Changes in the immune system

In children with hypotrophy, transient secondary immunodeficiency (metabolic immunodepression) develops. The pathogenetic link in the disturbances of immunological reactivity in hypotrophy is metabolic shifts associated with a pronounced deficiency of plastic material (protein), instability of carbohydrate metabolism with peaks of transient hyperglycemia and switching of metabolism mainly to lipid metabolism. Disturbances of both innate and acquired immunity are noted. Disturbances of innate immune protection in hypotrophy mostly concern microcytic phagocytosis. Due to impaired maturation of neutrophils and their mobilization from the bone marrow, the number of circulating neutrophils in hypotrophy decreases slightly, but their functional activity suffers significantly: the chemitactic and opsonizing activity of neutrophils is suppressed, their ability to lyse phagocytosed bacteria and fungi is impaired. The function of macrophages suffers slightly. Hypotrophy does not lead to significant disruptions of the complement system, but when an infection is superimposed, the latter is quickly depleted. A decrease in the number and lytic activity of NK cells is noted. In acquired immunity, the cellular link of immune defense is most damaged in hypotrophy. Both the primary and secondary cellular immune responses are suppressed. The absolute number of T cells, especially CD4, decreases, and the CD4/CD8 ratio is disrupted. The level of immunoglobulins is usually unchanged, but these antibodies have low affinity and specificity.

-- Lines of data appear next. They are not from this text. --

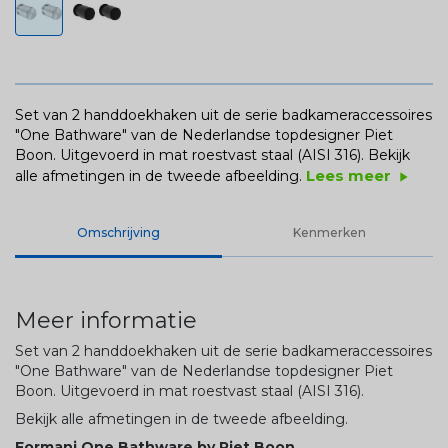
Set van 2 handdoekhaken uit de serie badkameraccessoires
"One Bathware" van de Nederlandse topdesigner Piet
Boon. Uitgevoerd in mat roestvast staal (AISI 316).
Bekijk
Lees meer
alle afmetingen in de tweede afbeelding.
play_arrow
Omschrijving
Kenmerken
Meer informatie
Set van 2 handdoekhaken uit de serie badkameraccessoires
"One Bathware" van de Nederlandse topdesigner Piet
Boon. Uitgevoerd in mat roestvast staal (AISI 316).
Bekijk alle afmetingen in de tweede afbeelding.
Formani One Bathware by Piet Boon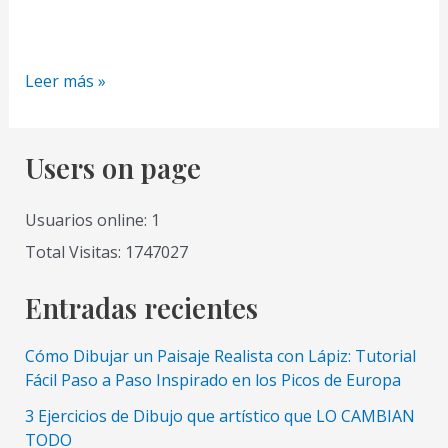
Como
Leer más »
Dibujar
la
Belleza
Users on page
Real
2
Usuarios online: 1
Un
Total Visitas: 1747027
Hombre
Fuerte
Entradas recientes
Cómo Dibujar un Paisaje Realista con Lápiz: Tutorial
Fácil Paso a Paso Inspirado en los Picos de Europa
3 Ejercicios de Dibujo que artístico que LO CAMBIAN
TODO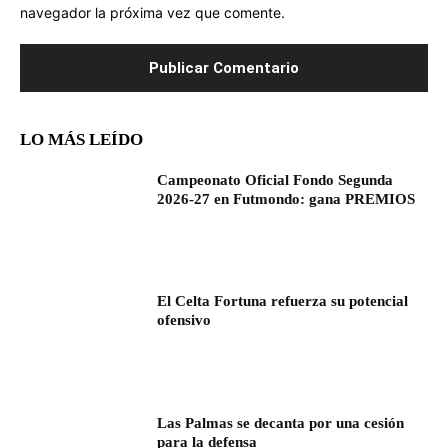
navegador la próxima vez que comente.
LO MÁS LEÍDO
Campeonato Oficial Fondo Segunda
2026-27 en Futmondo: gana PREMIOS
El Celta Fortuna refuerza su potencial
ofensivo
Las Palmas se decanta por una cesión
para la defensa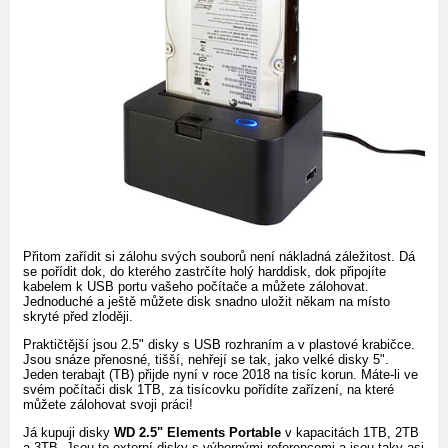
Přitom zařídit si zálohu svých souborů není nákladná záležitost. Dá
se pořídit dok, do kterého zastrčíte holý harddisk, dok připojíte
kabelem k USB portu vašeho počítače a můžete zálohovat.
Jednoduché a ještě můžete disk snadno uložit někam na místo
skryté před zloději.
Praktičtější jsou 2.5" disky s USB rozhraním a v plastové krabičce.
Jsou snáze přenosné, tišší, nehřejí se tak, jako velké disky 5".
Jeden terabajt (TB) přijde nyní v roce 2018 na tisíc korun. Máte-li ve
svém počítači disk 1TB, za tisícovku pořídíte zařízení, na které
můžete zálohovat svoji práci!
Já kupuji disky
WD 2.5" Elements Portable
v kapacitách 1TB, 2TB
a 3TB. Jsou to externí disky s výbornými referencemi a jsou taky asi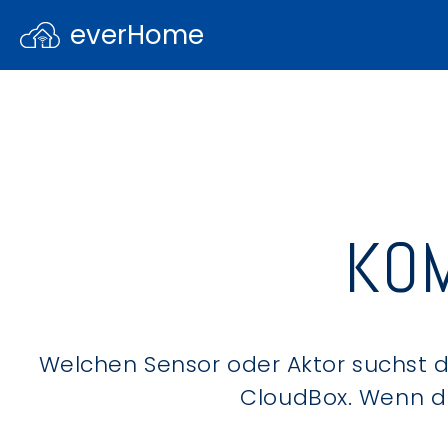
everHome
KOM
Welchen Sensor oder Aktor suchst du
CloudBox. Wenn du 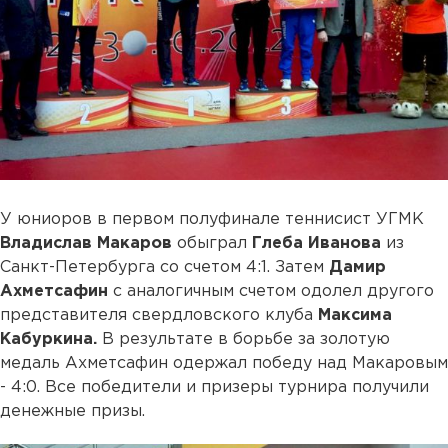
У юниоров в первом полуфинале теннисист УГМК
Владислав Макаров
обыграл
Глеба Иванова
из
Санкт-Петербурга со счетом 4:1. Затем
Дамир
Ахметсафин
с аналогичным счетом одолел другого
представителя свердловского клуба
Максима
Кабуркина.
В результате в борьбе за золотую
медаль Ахметсафин одержал победу над Макаровым
- 4:0. Все победители и призеры турнира получили
денежные призы.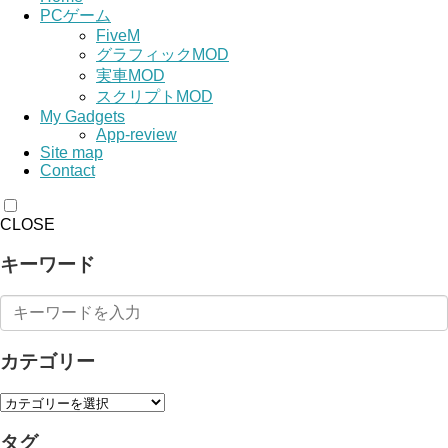
PCゲーム
FiveM
グラフィックMOD
実車MOD
スクリプトMOD
My Gadgets
App-review
Site map
Contact
CLOSE
キーワード
カテゴリー
タグ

trusted-source[ 38 ], [ 39 ], [ 40 ], [ 41 ]

Kwashiorkor

Kwashiorkor is a special type of hypotrophy, in its development a significant role is given to a predominantly carbohydrate diet with a sharp deficit of protein food and the layering of a secondary infection against the background of insufficient nutrition and impaired adaptation, which causes a significant restructuring of metabolic processes in the body and, first of all, the protein-synthetic function of the liver. In the liver, the synthesis of visceral transport proteins (such as albumin, transferrin, lipoproteins) is blocked and the production of acute phase proteins necessary for ensuring the inflammatory response of the body is activated. Against the background of a deficit of transport proteins, hypooncotic edema and fatty degeneration of the liver quickly develop. Kwashiorkor, like other forms of hypotrophy, is a manifestation of a classic stress reaction, but its development is accelerated, therefore the homeostasis disorders described above are also true for this form of hypotrophy, but they are more acute and intense.